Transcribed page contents
'''

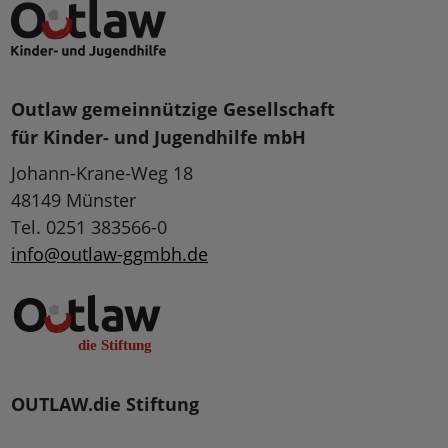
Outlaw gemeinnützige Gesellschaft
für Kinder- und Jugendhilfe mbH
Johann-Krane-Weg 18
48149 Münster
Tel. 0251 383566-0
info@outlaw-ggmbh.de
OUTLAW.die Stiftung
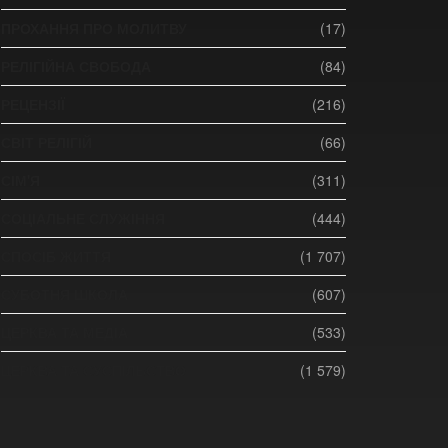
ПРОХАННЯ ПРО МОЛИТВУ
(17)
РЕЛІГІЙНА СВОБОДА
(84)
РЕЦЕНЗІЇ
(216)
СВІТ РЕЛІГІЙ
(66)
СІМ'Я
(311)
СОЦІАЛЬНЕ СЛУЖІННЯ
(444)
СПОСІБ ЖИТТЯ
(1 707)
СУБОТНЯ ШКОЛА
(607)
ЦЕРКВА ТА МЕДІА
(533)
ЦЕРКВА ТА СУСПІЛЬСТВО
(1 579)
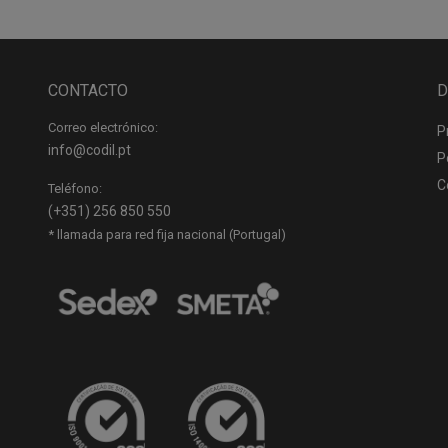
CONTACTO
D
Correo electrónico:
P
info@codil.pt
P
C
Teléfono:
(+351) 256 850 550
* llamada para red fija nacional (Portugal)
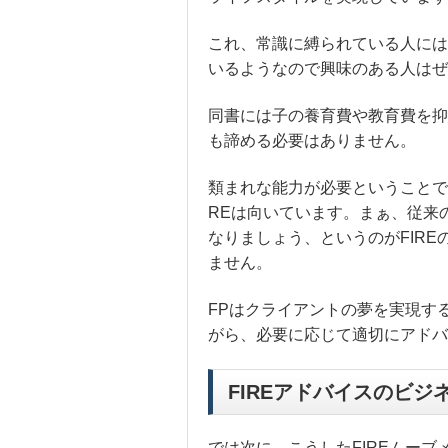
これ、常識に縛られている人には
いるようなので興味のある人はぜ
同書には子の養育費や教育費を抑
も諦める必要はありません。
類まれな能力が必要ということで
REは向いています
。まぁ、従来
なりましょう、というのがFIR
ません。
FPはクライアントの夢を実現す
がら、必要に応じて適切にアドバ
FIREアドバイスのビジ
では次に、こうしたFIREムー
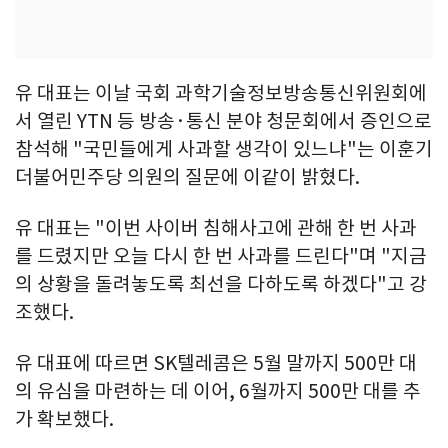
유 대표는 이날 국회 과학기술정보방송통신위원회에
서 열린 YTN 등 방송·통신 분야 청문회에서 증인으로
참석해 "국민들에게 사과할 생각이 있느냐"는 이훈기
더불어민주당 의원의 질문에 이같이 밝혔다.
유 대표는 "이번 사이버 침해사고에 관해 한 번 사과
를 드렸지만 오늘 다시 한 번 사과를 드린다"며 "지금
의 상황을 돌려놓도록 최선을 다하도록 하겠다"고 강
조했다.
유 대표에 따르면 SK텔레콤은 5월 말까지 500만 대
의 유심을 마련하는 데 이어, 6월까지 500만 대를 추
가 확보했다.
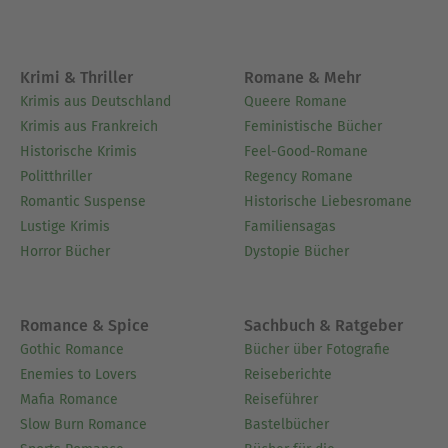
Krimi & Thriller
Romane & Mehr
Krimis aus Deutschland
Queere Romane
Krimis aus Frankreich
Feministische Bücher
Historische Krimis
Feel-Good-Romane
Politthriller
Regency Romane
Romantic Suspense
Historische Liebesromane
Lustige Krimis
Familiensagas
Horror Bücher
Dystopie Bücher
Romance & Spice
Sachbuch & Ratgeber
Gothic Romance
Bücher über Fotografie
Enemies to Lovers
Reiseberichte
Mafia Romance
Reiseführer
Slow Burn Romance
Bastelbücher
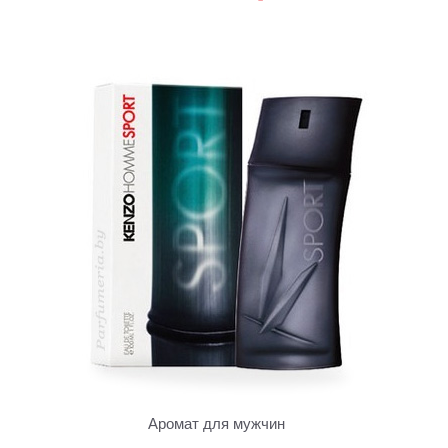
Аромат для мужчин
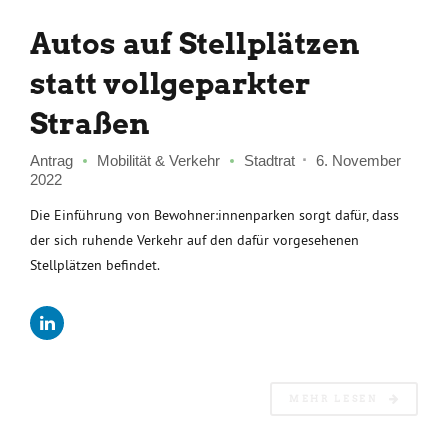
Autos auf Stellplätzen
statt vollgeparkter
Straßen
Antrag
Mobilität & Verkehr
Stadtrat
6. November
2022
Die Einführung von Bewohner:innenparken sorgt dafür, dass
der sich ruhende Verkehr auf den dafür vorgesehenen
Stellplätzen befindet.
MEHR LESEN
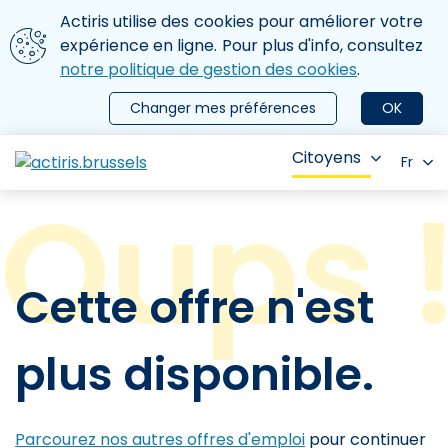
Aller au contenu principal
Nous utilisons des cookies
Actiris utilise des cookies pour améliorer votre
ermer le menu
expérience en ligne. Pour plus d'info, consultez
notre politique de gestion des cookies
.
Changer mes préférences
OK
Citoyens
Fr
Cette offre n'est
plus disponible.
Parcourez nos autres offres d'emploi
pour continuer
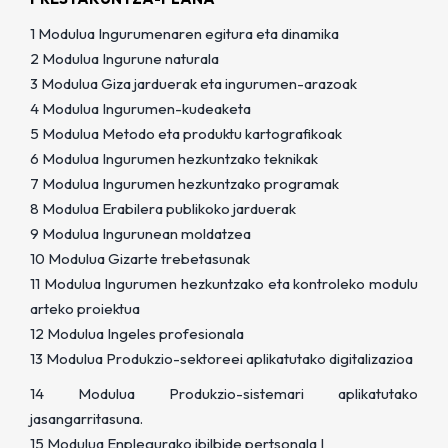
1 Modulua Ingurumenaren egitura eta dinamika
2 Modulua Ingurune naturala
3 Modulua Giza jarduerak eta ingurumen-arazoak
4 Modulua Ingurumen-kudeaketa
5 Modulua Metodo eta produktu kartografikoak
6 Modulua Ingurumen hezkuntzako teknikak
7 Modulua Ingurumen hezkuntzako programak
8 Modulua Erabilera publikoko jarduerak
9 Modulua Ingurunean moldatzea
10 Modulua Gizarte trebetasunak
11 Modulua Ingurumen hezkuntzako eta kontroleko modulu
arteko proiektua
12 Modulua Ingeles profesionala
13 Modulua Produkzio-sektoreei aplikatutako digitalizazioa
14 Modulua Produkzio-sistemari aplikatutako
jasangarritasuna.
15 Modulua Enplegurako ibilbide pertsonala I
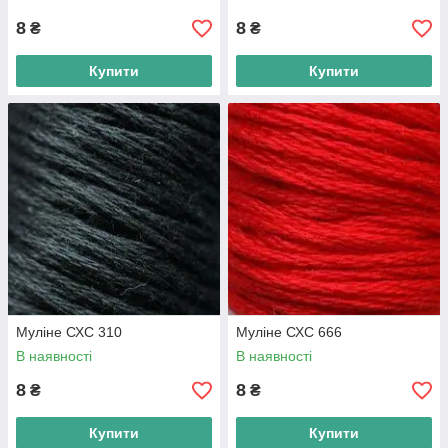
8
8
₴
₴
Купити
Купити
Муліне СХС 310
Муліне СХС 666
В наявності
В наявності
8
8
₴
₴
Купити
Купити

'''

Assignment
Reproduce, word for word, only the lines in the records above from the line with "를 드렸지만 오늘 다시" through the line with "Gothic Romance", including both ends; omit the pictures.

Output for this exercise
를 드렸지만 오늘 다시 한 번 사과를 드린다"며 "지금
의 상황을 돌려놓도록 최선을 다하도록 하겠다"고 강
조했다.
유 대표에 따르면 SK텔레콤은 5월 말까지 500만 대
의 유심을 마련하는 데 이어, 6월까지 500만 대를 추
가 확보했다.
Krimi & Thriller
Romane & Mehr
Krimis aus Deutschland
Queere Romane
Krimis aus Frankreich
Feministische Bücher
Historische Krimis
Feel-Good-Romane
Politthriller
Regency Romane
Romantic Suspense
Historische Liebesromane
Lustige Krimis
Familiensagas
Horror Bücher
Dystopie Bücher
Romance & Spice
Sachbuch & Ratgeber
Gothic Romance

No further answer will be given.